Chanty Champs: Pig Wizard (left) and Dory Ford’s strudel ruled in Big Sur. Michelle Magdalena, Mark C. Anderson
Penny Thoughts
A landmark lives, a top chef takes off and then some.
Thursday, March 4, 2010
That celebrating you hear echoing from Oldtown is as much relief as revelry. A community institution, the definitive (and only true) Salinas pub, the one and only Penny Farthing (422-5652), is back in play.
The soft opening of the longtime bar-and-grill institution happened yesterday, March 3, after months of darkness followed its sudden closure last May.
At a glance, Hugh Thomas, whose Dunwoody Restaurant Group runs seven pubs near Atlanta, doesn’t appear the most natural dude to do it, but he actually enjoys a bushel of Salinas history, having descended from England when the Penny Farthing Tavern originally opened to help steady the launch and later opening one-time Oldtown hotspot Crayons.

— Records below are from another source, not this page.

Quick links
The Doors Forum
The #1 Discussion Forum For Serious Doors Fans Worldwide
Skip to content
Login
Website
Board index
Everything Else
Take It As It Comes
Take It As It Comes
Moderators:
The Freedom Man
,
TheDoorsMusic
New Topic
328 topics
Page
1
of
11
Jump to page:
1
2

His concept: gastropub, stocked with craft beers and an all-local wine list (like Crayons) – and items like steaks stuffed with roasted garlic and triple-cream blue cheese. But don’t think he’s getting too fancy. The Penny is perfectly situated as it is, as he told his Salinas-based partner Kevin Gerszewski – who he met at the Penny – when he got the call: “The Penny’s gone out of business?’ I said. ‘That’s ridiculous, it’s part of the fabric of Salinas.’ We said, ‘Let’s buy it.’ Tony [Sutton-Deakin] had it for 20 years; all you have to do is keep it on the rails.”

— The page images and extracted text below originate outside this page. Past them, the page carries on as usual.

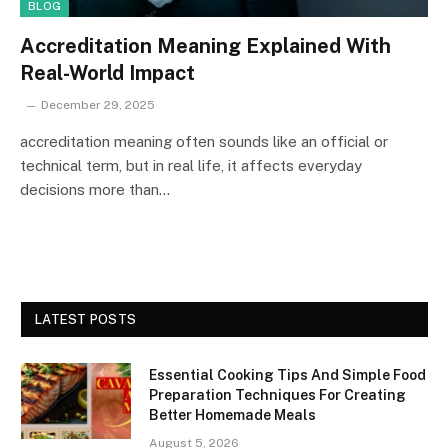
BLOG
Accreditation Meaning Explained With
Real-World Impact
December 29, 2025
accreditation meaning often sounds like an official or
technical term, but in real life, it affects everyday
decisions more than…
LATEST POSTS
Essential Cooking Tips And Simple Food
Preparation Techniques For Creating
Better Homemade Meals
August 5, 2026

He’s got indomitable Desmond Carreras of Tuck Box fame doing that as operating partner, with an eye to open sibling ops in Carmel and Monterey.

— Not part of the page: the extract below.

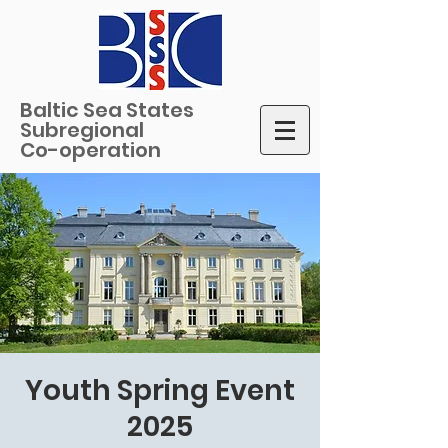
Baltic Sea States
Subregional
Co-operation
Youth Spring Event
2025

“In my business, it’s economy of scale,” Thomas says. “It’s easier to run three than to run one.”
But the Penny’s value is greatest on East San Luis Street. “This is a Salinas landmark. Everyone likens it to Cheers,” Carreras says. “And we’re taking it back to its original feel, before it got turned into a ‘nightclub.’” Expect the Salinas Jaycees’ annual pub crawl (755-1000) – which starts at Banker’s Casino Friday at 7pm – to melt the Penny when it gets there.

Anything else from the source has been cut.